Senate Democrats are threatening to pump the brakes on the White House's nominees for various government posts as U.S. Environmental Protection Agency Administrator Scott Pruitt continues to ignore requests for information.
Pruitt's inaction is in line with a May 1 memo from the Department of Justice, which reminded cabinet officials that they are under no obligation to respond to requests for information from individual members of Congress, including ranking minority members. The directive came from Curtis Gannon, who serves as the Acting Assistant Attorney General of the DOJ's Office of Legal Counsel.

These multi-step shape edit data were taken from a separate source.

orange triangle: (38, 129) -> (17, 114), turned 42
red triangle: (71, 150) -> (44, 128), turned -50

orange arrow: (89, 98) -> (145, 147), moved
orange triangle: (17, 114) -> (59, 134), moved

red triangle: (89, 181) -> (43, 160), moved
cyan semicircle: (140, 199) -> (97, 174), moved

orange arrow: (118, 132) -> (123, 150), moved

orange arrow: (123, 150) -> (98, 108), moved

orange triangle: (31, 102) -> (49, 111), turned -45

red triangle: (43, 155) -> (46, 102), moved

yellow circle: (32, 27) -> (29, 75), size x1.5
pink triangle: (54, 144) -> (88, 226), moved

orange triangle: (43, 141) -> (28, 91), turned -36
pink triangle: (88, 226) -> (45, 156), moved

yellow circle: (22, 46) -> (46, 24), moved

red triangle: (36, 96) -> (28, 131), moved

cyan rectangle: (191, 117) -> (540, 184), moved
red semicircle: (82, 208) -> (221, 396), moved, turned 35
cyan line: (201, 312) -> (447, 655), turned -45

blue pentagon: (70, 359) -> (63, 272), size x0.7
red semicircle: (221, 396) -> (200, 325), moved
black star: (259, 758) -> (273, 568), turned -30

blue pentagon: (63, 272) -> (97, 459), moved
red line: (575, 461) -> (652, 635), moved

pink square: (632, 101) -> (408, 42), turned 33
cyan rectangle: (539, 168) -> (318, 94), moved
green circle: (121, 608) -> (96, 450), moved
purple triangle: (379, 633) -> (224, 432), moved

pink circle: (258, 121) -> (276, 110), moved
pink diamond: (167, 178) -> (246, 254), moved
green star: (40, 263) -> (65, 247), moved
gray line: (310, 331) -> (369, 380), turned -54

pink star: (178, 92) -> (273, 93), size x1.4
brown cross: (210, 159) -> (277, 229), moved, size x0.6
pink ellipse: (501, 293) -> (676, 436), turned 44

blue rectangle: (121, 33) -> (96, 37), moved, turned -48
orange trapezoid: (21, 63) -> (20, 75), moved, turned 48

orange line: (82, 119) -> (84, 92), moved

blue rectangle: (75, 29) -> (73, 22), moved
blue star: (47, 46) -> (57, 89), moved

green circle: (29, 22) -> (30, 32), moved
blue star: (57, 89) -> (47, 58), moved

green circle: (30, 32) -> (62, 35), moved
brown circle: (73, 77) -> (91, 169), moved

"They may request information from the executive branch, which may respond at its discretion, but such requests do not trigger any obligation to accommodate congressional needs and are not legally enforceable through a subpoena or contempt proceedings," Gannon wrote. The constitutional authority to conduct official inquiries of, or investigations into, executive branch programs and activities can be exercised only by each house of Congress or by the appropriate committees and subcommittees and their chairmen, Gannon advised.
The memo was criticized June 7 by Senate Democrats at a hearing for nominees to the Federal Energy Management Agency and Office of Management and Budget. Lamenting the recent lack of bipartisan efforts, Sen. Tom Carper, D-Del., said he has never seen an administration be so unresponsive to an opposing party.
"If we had a Democratic administration and Republicans were trying to get information and do oversight over this Democratic administration, and got the kind of responses that we've been getting — non-responses — you guys would shut the place down," said Carper, who is ranking member of the Senate Environment and Public Works, or EPW, Committee. "We probably ought to do that as well."
Democrats later released a list of 102 requests to Trump administration officials that have gone unfulfilled since January 25. Of those requests, 15 related to EPA activities, including 14 that were addressed to Pruitt directly.
Carper met with Susan Bodine, who has been nominated by the White House to serve as assistant administrator for the Office of Enforcement and Compliance Assurance, and subsequently issued a statement singled out the EPA for its unresponsiveness. Noting that Bodine has served as counsel to two chairmen of the EPW committee, which oversees EPA nominees, Carper said both those individuals "have taken their oversight roles very seriously."
"I do not believe her Senate bosses would stand for such blatant disregard from an agency, and Democratic members will not either," Carper said. The senator therefore said he has no choice but to oppose the consideration of additional EPA nominees until he receives adequate responses from Pruitt. He also offered to work with EPW Chairman John Barrasso of Wyoming to resolve the issue.
A hearing to consider Bodine's nomination has been rescheduled to June 13, when the committee also will consider those of Kristine Svinicki, Annie Caputo and David Wright to serve with the U.S. Nuclear Regulatory Commission.
Pruitt, who was confirmed in February, was the last EPA nominee to be considered by the EPW committee, as the Trump administration since has focused on filling vacant positions at other agencies. The EPA administrator has acknowledged staffing challenges as the White House has been slow to fill positions across the federal government.